Trying to stay committed to a regular workout routine is hard, whether you get up before work to do it – or head out after you’ve logged off.
For most people, deciding when to workout isn’t a case of weighing up the best health benefits, but a case of fitting it in around all our other commitments – work, socialising (when it’s allowed), sleeping. But is this the best way to do it?
Ban Hass personal trainer and instructor at Ride Republic, tells HuffPost UK: “The best time to work out is the time you can stick to. The time you know you can do without making excuses, without having to cancel, and without being too tired to perform at your best.”
And Carly Rowena, fitness blogger and personal trainer, agrees that when you exercise should foremost be a personal preference based on your knowledge of your body and lifestyle, rather than a specific time for everyone. “You want to look at moving when you have your most amount of energy,” she says, adding: “You’ll be destined to get better results.”
If morning or evening exercise doesn’t suit you, consider squeezing in a quick run, HIIT session or yoga class on your lunch break.
So there’s no science to support one or the other?
Jonathan Taylor, Deputy Head of Education at Ultimate Performance Fitness and senior personal trainer, says: “There is no conclusive evidence that shows there is a universal best time to train. It all comes down to the individual.
“There does not appear to be any significant difference in health benefits between training in the morning or at night.”
What are the benefits of a morning workout?
If you are still trying to decide whether to go in the morning or the evening, it might be worth considering the benefits of setting that alarm a little earlier.
“One of the reasons why people suggest getting it done in the morning is to avoid distractions getting in the way. From late nights at work, to evening plans, and general weakening of willpower leading to skipped workouts in the evening. Getting it done early avoids over thinking your gym session for the rest of the day,” says Hass.
Not only does this stop from shirking your gym routine when you get a better offer, but Hass also says it can affect your sleep routine working out in the evening: “If you have difficulty getting to sleep at night you may prefer to do cardio workouts in the morning. The boost in temperature that comes with strenuous physical activity may make it more difficult to get to sleep.
“This will not apply to every individual so if you don’t have trouble getting to sleep there is really no need to change your routine.”
How do I properly fuel my morning workout?
Committed to getting up earlier but not sure what to put in your stomach to fuel your session? Hass says: “Realistically, you’re probably not going to wake up early to eat a balanced breakfast before your 6.30am spin class.
“If you can’t stomach a full breakfast before your workout your best option is to have a small snack 30 minutes before and refuel properly after your session. It is okay to workout on an empty stomach if it works for you, it if doesn’t impact your performance, and if you don’t have low blood sugar levels.”
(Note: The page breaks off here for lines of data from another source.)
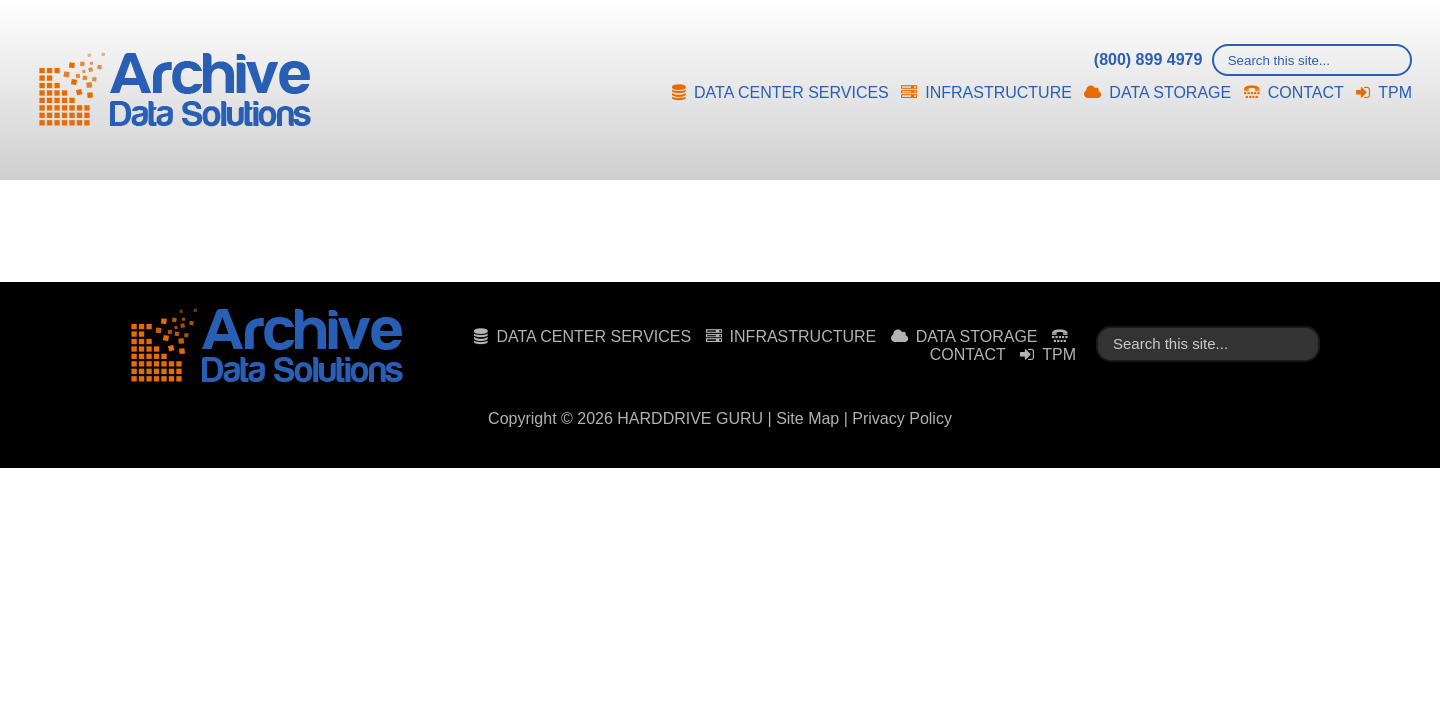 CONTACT (1306, 92)
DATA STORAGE (1170, 92)
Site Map (807, 418)
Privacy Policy (902, 418)
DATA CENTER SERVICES (791, 92)
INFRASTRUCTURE (998, 92)
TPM (1395, 92) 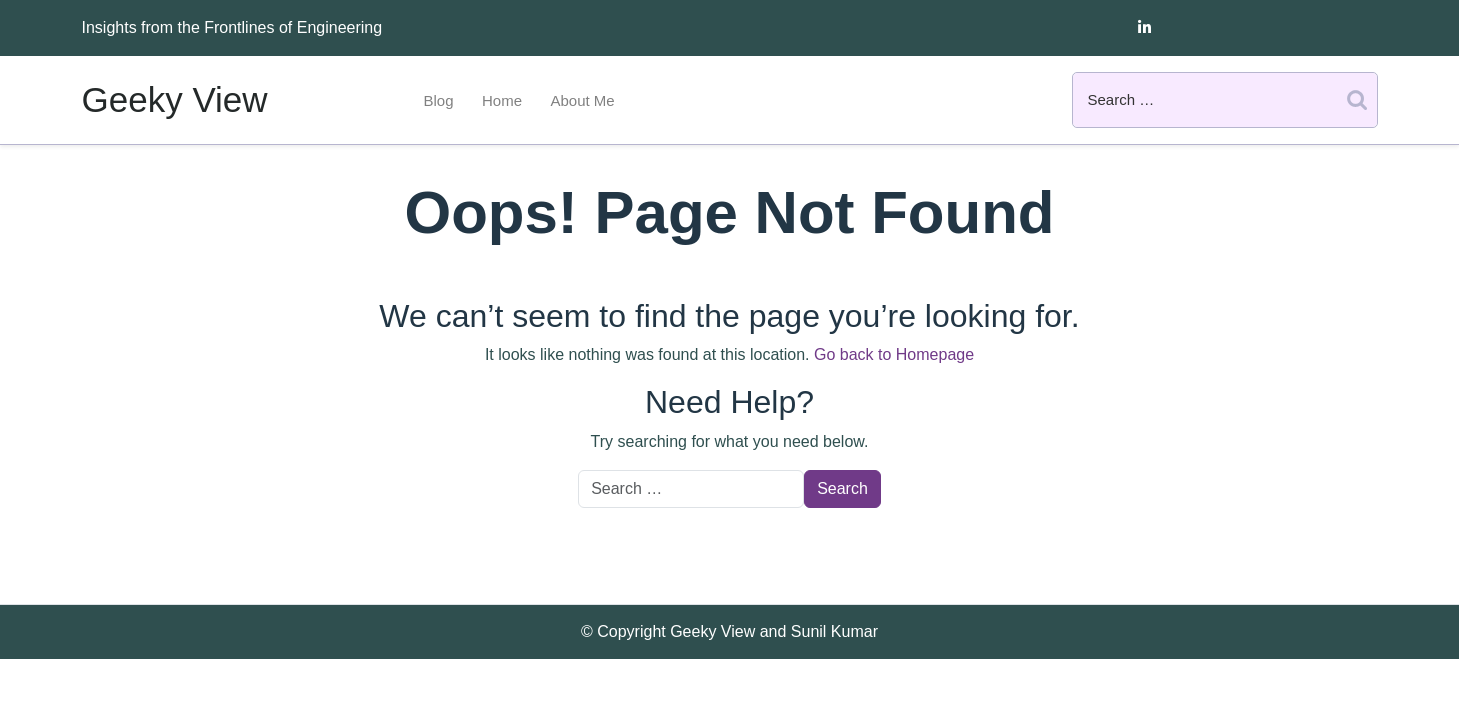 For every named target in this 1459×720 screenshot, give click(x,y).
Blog (439, 100)
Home (502, 100)
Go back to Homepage (894, 354)
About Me (582, 100)
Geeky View (175, 99) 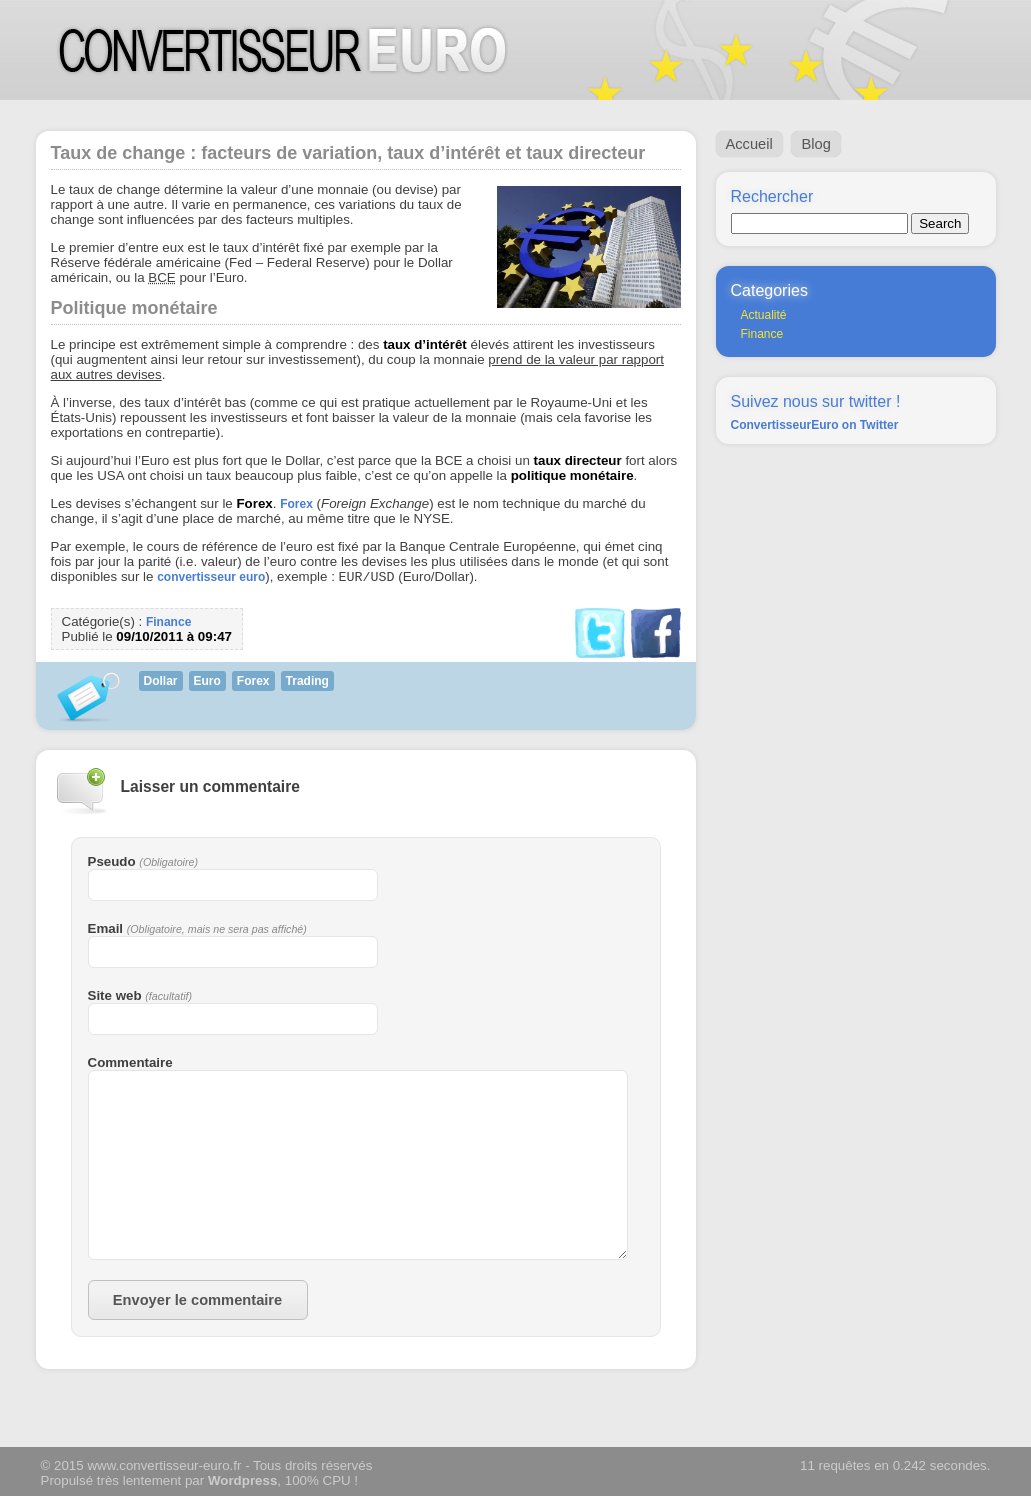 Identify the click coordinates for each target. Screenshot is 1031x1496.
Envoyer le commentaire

Rowena suggests a peanut butter sachet or a banana banana before you start and have overnight oats ready for once you have finished.
And what about coffee?
Rowena says: “Sometimes stimulants such as caffeine, pre-workouts or a mood-boosting snack can push you out of that energy slump. I always train without stimulants and believe its best to move when you are feeling your best.”
What are the benefits of an evening workout?
Working out in the evening can also be fraught with potential distractions and excuses. But are there benefits to later in the day?
Hass says: “This may give you longer to fuel your body for a tougher workout and can often be a great way to release stress after a particularly busy day.”
Taylor also says that not compromising on your sleep is essential.
“A lack of quality sleep can increase levels of stress hormone cortisol, when chronically elevated, this will lower levels of testosterone – an important hormone for both men and women – not to mention the effect fatigue can have on your appetite if you’re trying to adhere to a diet.
“So, if you’re sacrificing a few hours of extra sleep in order to get up at 5am and train, it may not be optimal to get you results with your fitness, unless you adjust your bedtime accordingly to allow for 7-9 hours of sleep.”
How do I properly fuel my evening workout?
After a whole day of eating and drinking, it can be hard to feel like you have properly fuelled for a gym session, compared to in the morning when you’re working with a clean slate.
Hass says: “If you’re exercising after work either have a snack 30-60 minutes before you hit the gym or a balanced meal 2-3 hours prior. You want to make sure you have enough energy without feeling lethargic or nauseous. And of course drinking water before, during and after is very important.
“For my clients that train in the evening I usually ask them to have a higher carb based lunchtime meal and go home and cook their dinner after,” says Rowena.
So should I change the time I exercise?
Overall, is there enough of a reason to change the routine you already have? The experts say there is not “enough evidence to warrant changes” and there is science to back up both options.
Taylor says: “Unless you are an elite athlete, you need to be realistic and balance your training schedule with other life commitments to ensure that your training programme is sustainable and you can get week-to-week consistency.”
Another factor you might not have considered is how busy your gym is, only you know best. “If you know that your gym is going to be busy at a certain time, with queues for machines, no benches free or weights you need not available, it may be better to find a different time to train if possible,” says Taylor.